This is more to describe what happened: After restarting tools-webgrid-generic-1404, qmaster died constantly with /var/lib/gridengine/spool/qmaster/messages saying:
09/24/2015 14:56:01|worker|tools-master|Efirstname.lastname@example.org reports running job (11474.1/master) in queue "email@example.com" that was not supposed to be there - killing 09/24/2015 14:56:09|worker|tools-master|E|writing job finish information: can't locate queue "firstname.lastname@example.org" 09/24/2015 14:56:09|worker|tools-master|W|job 1766173.1 failed on host <unknown host> before writing exit_status because: shepherd exited with exit status 19: before writing exit_status 09/24/2015 14:56:09|worker|tools-master|C|!!!!!!!!!! got NULL element for QU_rerun !!!!!!!!!!
So I added the host back to host_aliases, restarted gridengine-master and gridengine-exec on the host and everything seems to be fine so far.
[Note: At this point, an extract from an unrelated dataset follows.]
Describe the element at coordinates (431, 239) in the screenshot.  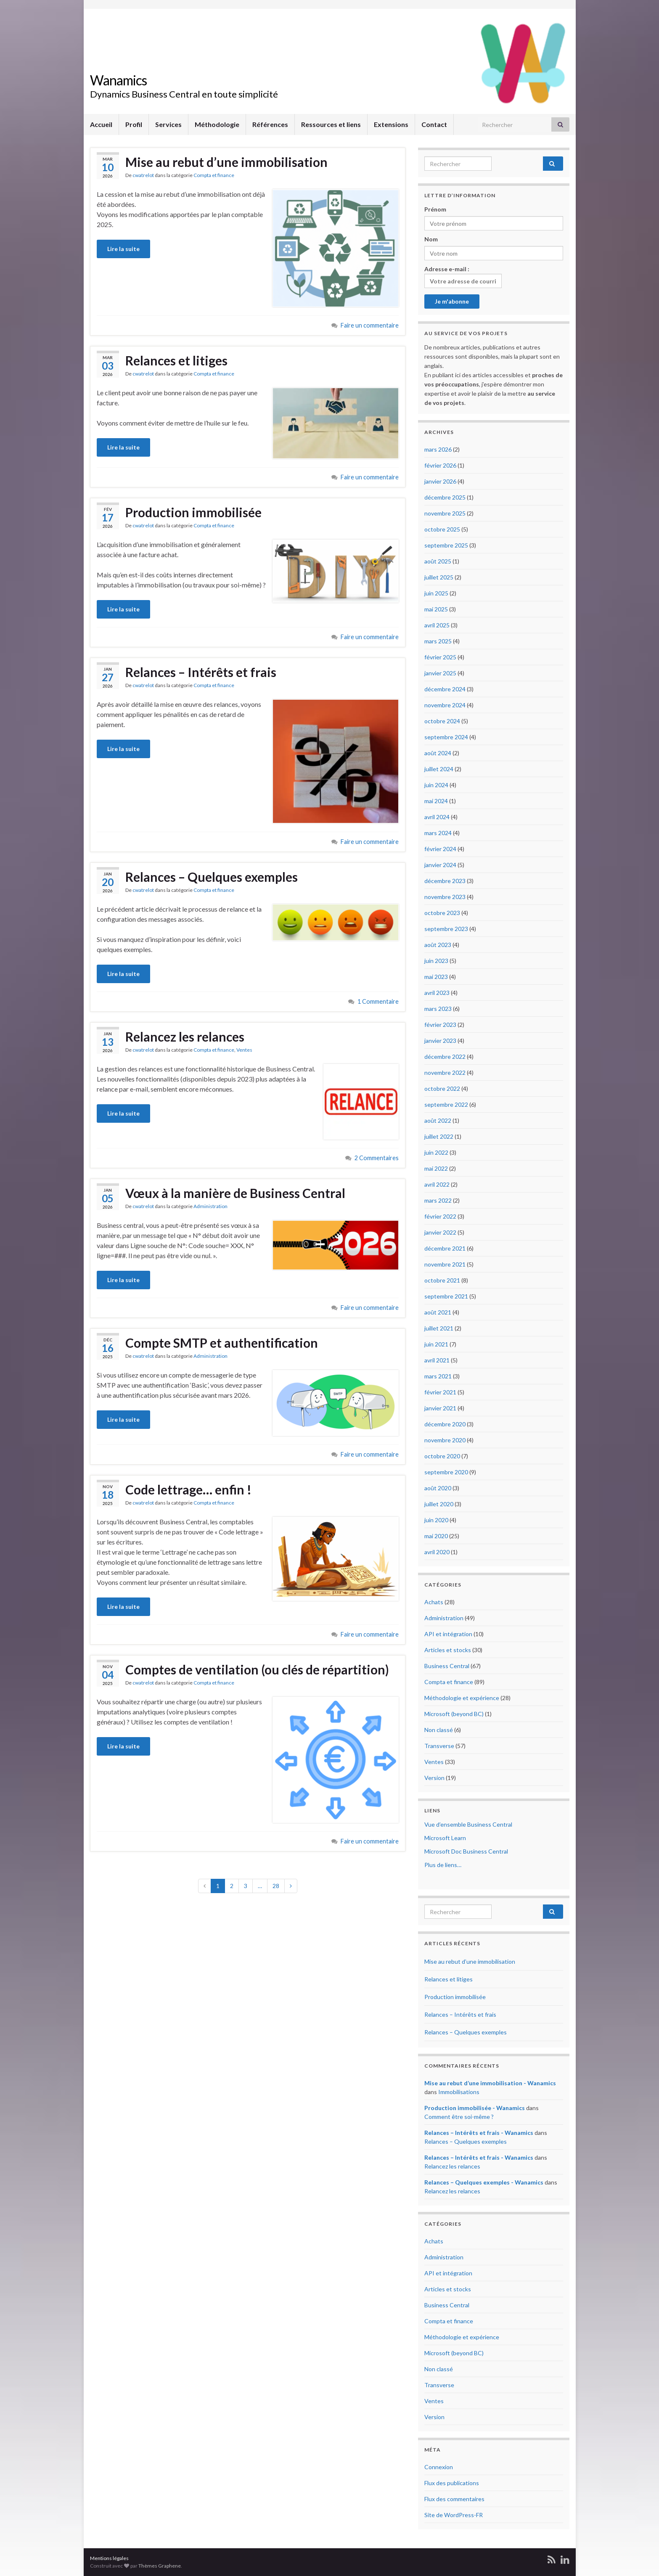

I'll try again (restarting gridengine-master and gridengine-exec with host_aliases not containing the host) in a few hours to see if it the old jobs just needed to be purged from some list.
More importantly, I'm interested in how to avoid this :-). I had looked at qhost -h $hostname and it was empty, and so I never would have assumed that a reference to that host was anywhere. I rechecked that it didn't appear in any queue execution host lists, so the only reference indeed seems to have been the host itself.